======== Data for this task
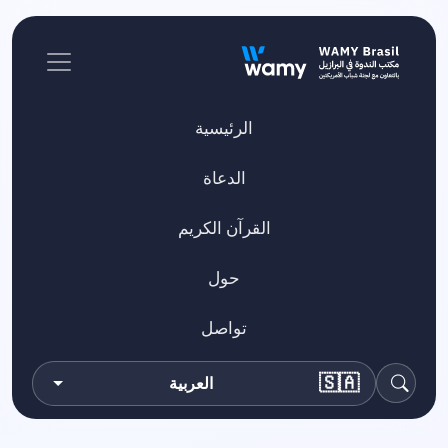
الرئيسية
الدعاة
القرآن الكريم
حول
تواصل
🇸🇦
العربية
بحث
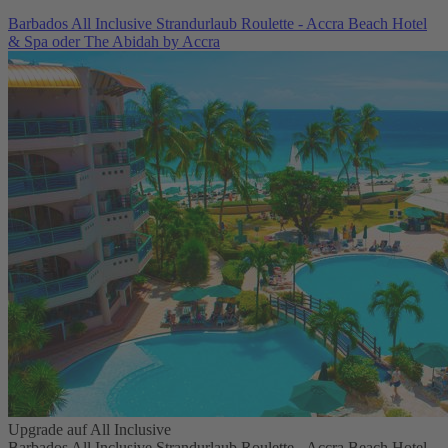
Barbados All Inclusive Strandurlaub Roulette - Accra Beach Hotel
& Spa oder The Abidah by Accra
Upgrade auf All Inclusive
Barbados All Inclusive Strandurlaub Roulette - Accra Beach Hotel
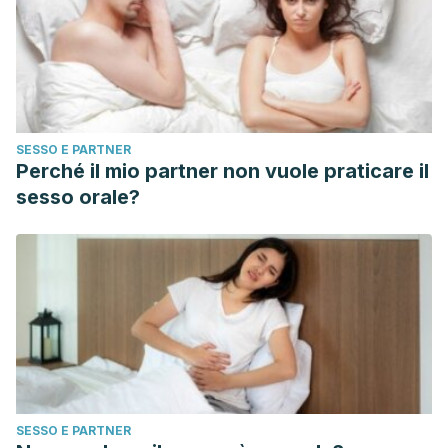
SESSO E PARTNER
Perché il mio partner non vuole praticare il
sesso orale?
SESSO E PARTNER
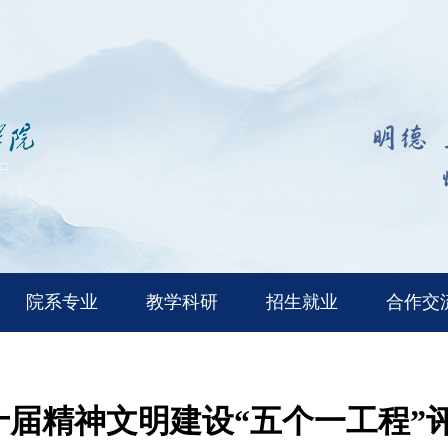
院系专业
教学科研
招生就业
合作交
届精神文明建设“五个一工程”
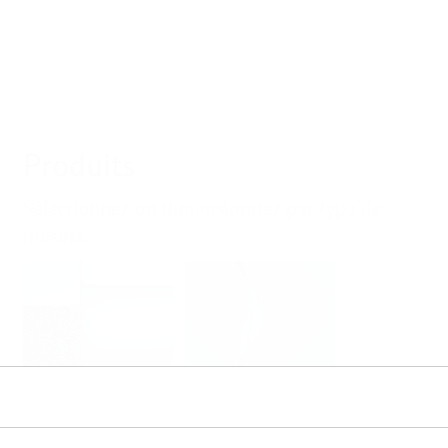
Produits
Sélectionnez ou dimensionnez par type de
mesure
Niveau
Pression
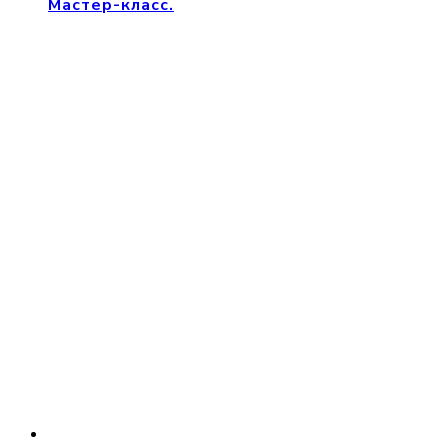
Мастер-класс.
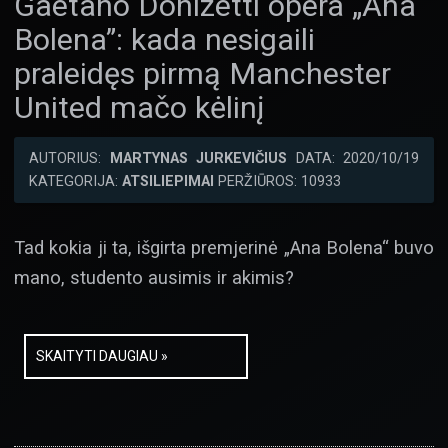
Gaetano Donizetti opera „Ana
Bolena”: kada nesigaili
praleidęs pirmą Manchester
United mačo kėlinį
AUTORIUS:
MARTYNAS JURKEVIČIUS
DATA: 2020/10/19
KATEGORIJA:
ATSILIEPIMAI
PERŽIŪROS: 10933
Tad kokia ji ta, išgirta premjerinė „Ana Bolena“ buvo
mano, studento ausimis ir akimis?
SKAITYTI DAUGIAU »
================
## Problem details
Find "ATSILIEPIMAI" in the material above; set down exactly the line holding it and every line after it, through the last, and no others.

## Your response
ATSILIEPIMAI
PERŽIŪROS: 10933
Tad kokia ji ta, išgirta premjerinė „Ana Bolena“ buvo
mano, studento ausimis ir akimis?
SKAITYTI DAUGIAU »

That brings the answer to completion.